→ Data for review
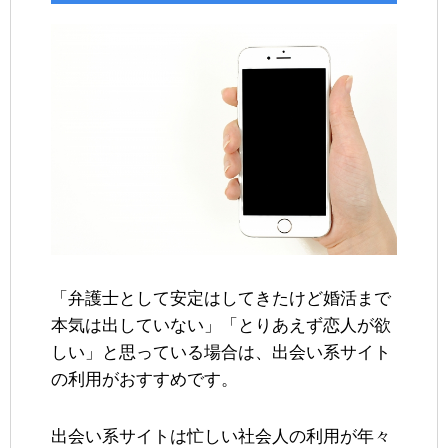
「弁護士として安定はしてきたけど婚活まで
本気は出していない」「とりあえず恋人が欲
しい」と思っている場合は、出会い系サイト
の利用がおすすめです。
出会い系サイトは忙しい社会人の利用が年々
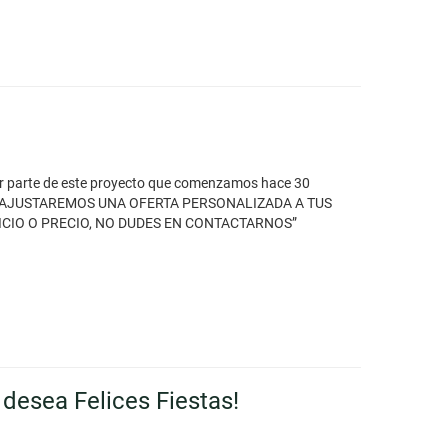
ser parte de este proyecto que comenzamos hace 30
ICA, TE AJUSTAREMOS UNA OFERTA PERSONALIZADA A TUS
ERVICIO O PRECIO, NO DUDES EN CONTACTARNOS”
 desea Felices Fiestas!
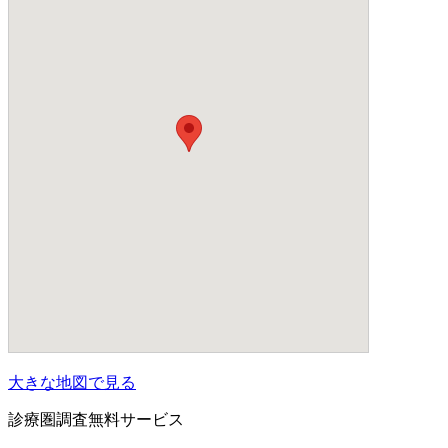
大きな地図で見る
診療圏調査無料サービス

→ Assignment
Could you reproduce the records above exactly, leaving out every picture?

→ Output for this task
「弁護士として安定はしてきたけど婚活まで
本気は出していない」「とりあえず恋人が欲
しい」と思っている場合は、出会い系サイト
の利用がおすすめです。
出会い系サイトは忙しい社会人の利用が年々
ser parte de este proyecto que comenzamos hace 30
ICA, TE AJUSTAREMOS UNA OFERTA PERSONALIZADA A TUS
ERVICIO O PRECIO, NO DUDES EN CONTACTARNOS”
 desea Felices Fiestas!
大きな地図で見る
診療圏調査無料サービス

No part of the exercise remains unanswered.